Cooperative Governance and Traditional Affairs Minister Pravin Gordhan urged delegates attending a South African Local Government Association (SALGA) National Members Assembly (NMA) to do more with less.
In his speech at the NMA held in Midrand recently, the Minister said: “We have financial limitations in South Africa. The question is how do you do more with less and for the next few years, that’s all you’re going to hear.”
South Africa, as with the rest of the world, is facing tough economic challenges. This means that government as a whole and local government in particular, will have to come up with innovative solutions to provide services to communities.
In an effort to encourage municipalities to think out of the box, a few municipal representatives shared their innovative solutions with their counterparts at the SALGA NMA.
“Innovation is critical in dealing with challenges in local government. We are an innovative nation with some of the most innovative ideas coming from the most rural parts of our country,” said Centre for Public Service Innovation (CPSI) in South Africa CEO, Thuli Radebe.
She said every year the country witnessed this innovation through the CPSI Awards, with the largest number of winners coming from local government.
Innovation brings services closer to the people
A number of municipalities across the country use innovation to provide services to their communities. One such municipality is the eThekwini Municipality’s Water and Sanitation (EWS) unit.
The EWS unit manages the water and sanitation within the eThekwini Municipality and has worked with, among others, the Bill and Melinda Gates Foundation, and the World Bank.
In 2014, the unit won the 2014 Stockholm Industry Water Award for the “Most innovative and progressive water utility in Africa”. EWS unit representative, Dave Wilson, outlined the use of modified shipping containers as community ablution blocks to solve the sanitation challenge in informal settlements.
The makeshift ablution containers benefit approximately 600 informal settlements.
“These settlements have been identified for future formal housing development by the municipality,” said Wilson.
To date 1 100 ablution facilities have been installed on 600 sites throughout eThekwini, and one facility serves about 50 shacks within a 200-metre radius.
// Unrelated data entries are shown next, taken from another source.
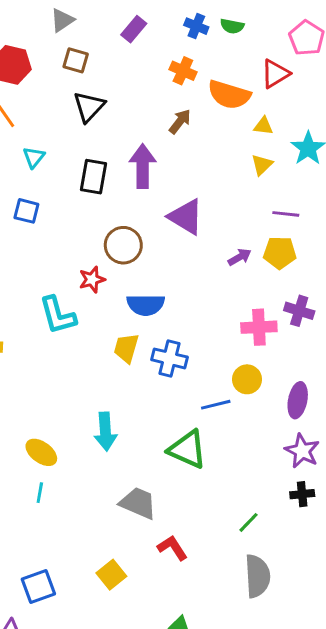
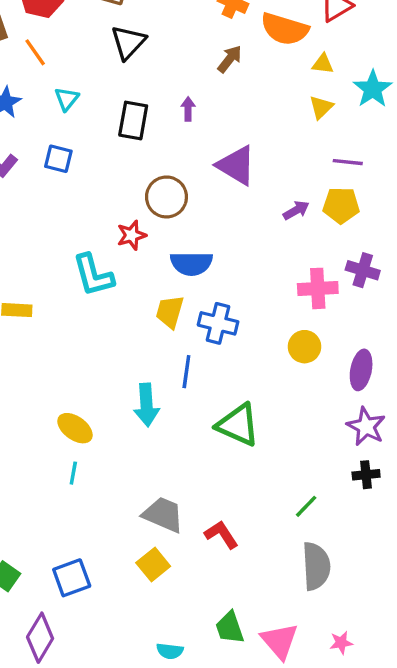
purple arrow: (143, 166) -> (188, 109), size x0.5
blue line: (216, 405) -> (186, 372), moved, turned -68
gray trapezoid: (138, 503) -> (163, 515), moved

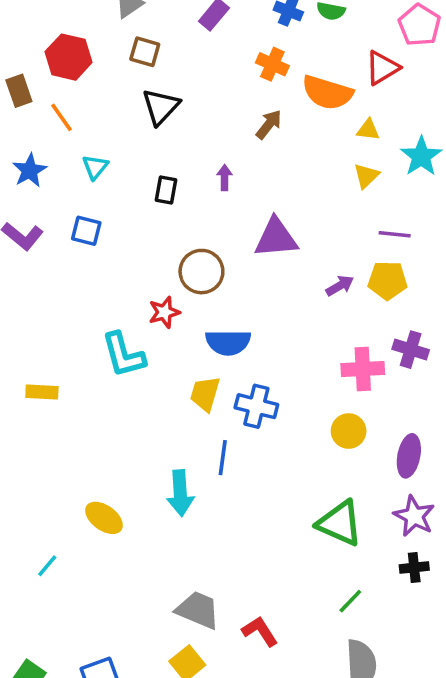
black rectangle: (133, 120) -> (166, 190), size x0.7
purple triangle: (236, 165) -> (276, 238), turned -36
green triangle: (238, 425) -> (340, 523), moved
cyan line: (73, 473) -> (47, 566), moved, turned 30

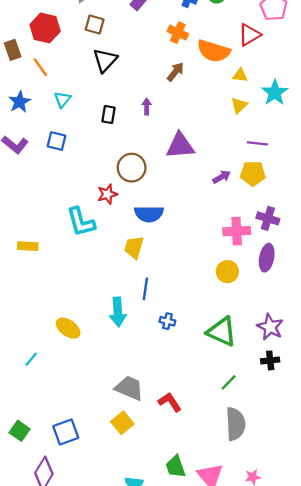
blue cross: (256, 406) -> (167, 321), moved, size x0.6
purple ellipse: (409, 456) -> (267, 258), moved

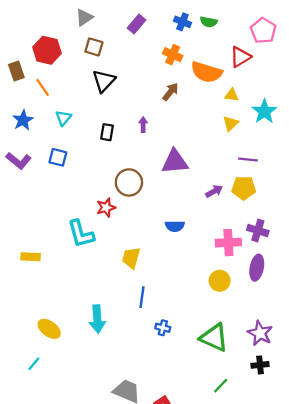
blue semicircle: (149, 214) -> (175, 226), moved, size x0.7
cyan arrow: (118, 312) -> (97, 319), moved
yellow ellipse: (68, 328) -> (49, 329), moved

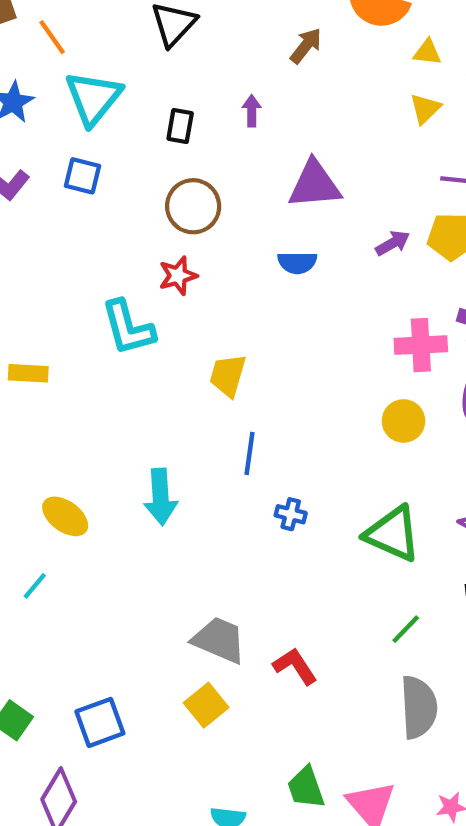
cyan triangle: (63, 118) -> (93, 98), size x1.8
brown circle: (129, 182) -> (193, 206), moved
blue semicircle: (175, 226) -> (297, 263), moved

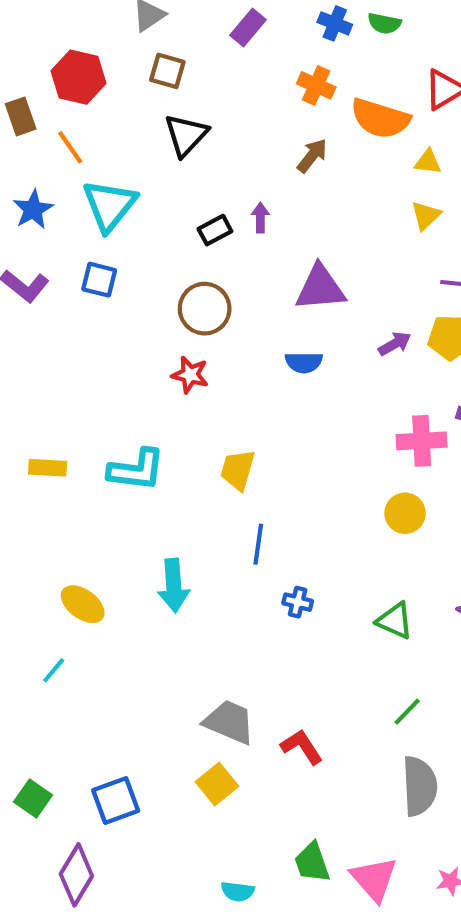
black rectangle: (180, 126) -> (215, 230), moved, turned 52
red star: (178, 276) -> (190, 375), turned 30
cyan L-shape: (128, 328) -> (136, 470), moved, turned -68
green triangle: (393, 534) -> (395, 621), size x0.7

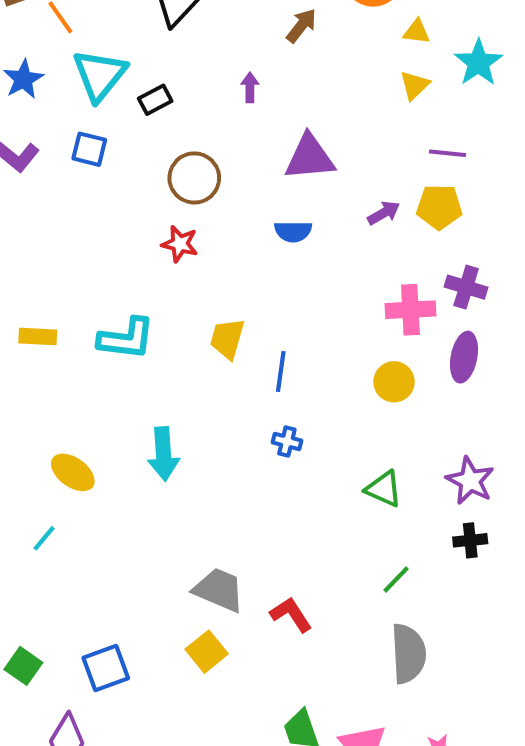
black rectangle: (215, 230) -> (155, 100), moved
blue line: (258, 544) -> (281, 372), moved
blue cross: (298, 602) -> (287, 442), moved

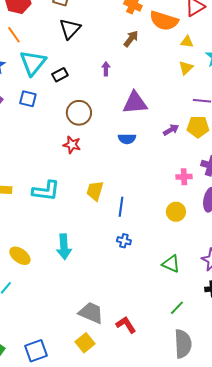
pink cross: (410, 310) -> (184, 177), size x0.7

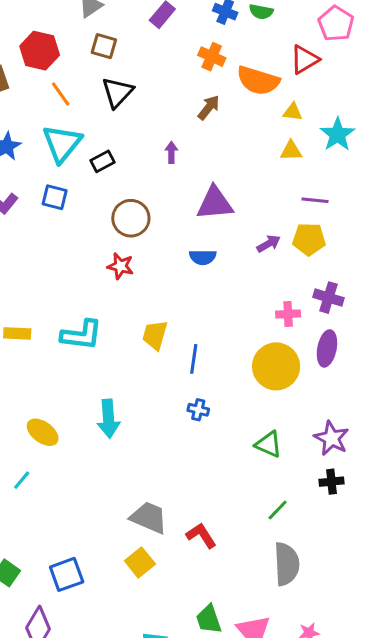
orange line: (14, 35) -> (61, 94), moved
yellow triangle: (186, 68) -> (291, 151), turned 42
yellow circle: (176, 212) -> (276, 366), size x1.6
“The municipality appoints caretakers and community liaison officers to maintain the facilities, and the toilet paper and soap are supplied by the unit,” said Wilson.
Apart from creating jobs and stimulating small business development, this project also protects the health of the local communities.
The City of Tshwane is another municipality that is using innovation to improve people’s lives through its digital-technology initiative called Project Isizwe.
Project Isizwe has rolled out some 600 Wi- Fi sites to date, offering coverage to over two million people. According to the municipality, an estimated three million people will have access to free Wi-Fi by the end of 2015.
“Internet connectivity must be treated as a basic delivery of service. Populations are becoming younger, which means government needs to keep up and move with the times, particularly when it comes to young people,” said the Executive Mayor of Tshwane, Kgosientso Ramokgopa.
In November last year, the City also launched Tshwane Wi-FiTV, which hit the one million view mark in early February this year.
Tshwane Wi-FiTV covers topics such as music, current affairs, entrepreneurship, religion, jobs and sport.
“The Wi-Fi filmmakers for this content were previously unemployed or under-employed,” said Ramokgopa.
Another innovative platform launched by the City is the DigiMbizo, a digital version of izimbizo that national government holds across the country to communicate face-toface with communities.
“DigiMbizo allows Tshwane communities to have an Imbizo with the mayor in the comfort of their own homes,” said Ramokgopa.
Community members are able to use Twitter to tweet their questions or concerns with the Mayor using the hashtag #DigiMbizo or #AskRamokgopa and get an immediate response.
Through the DigiMbizo, the municipality is able to reach social groups that normally do not attend traditional forums, explained Ramokgopa.
“It also helps us to monitor public sentiment and enhances the speed of resolving issues.”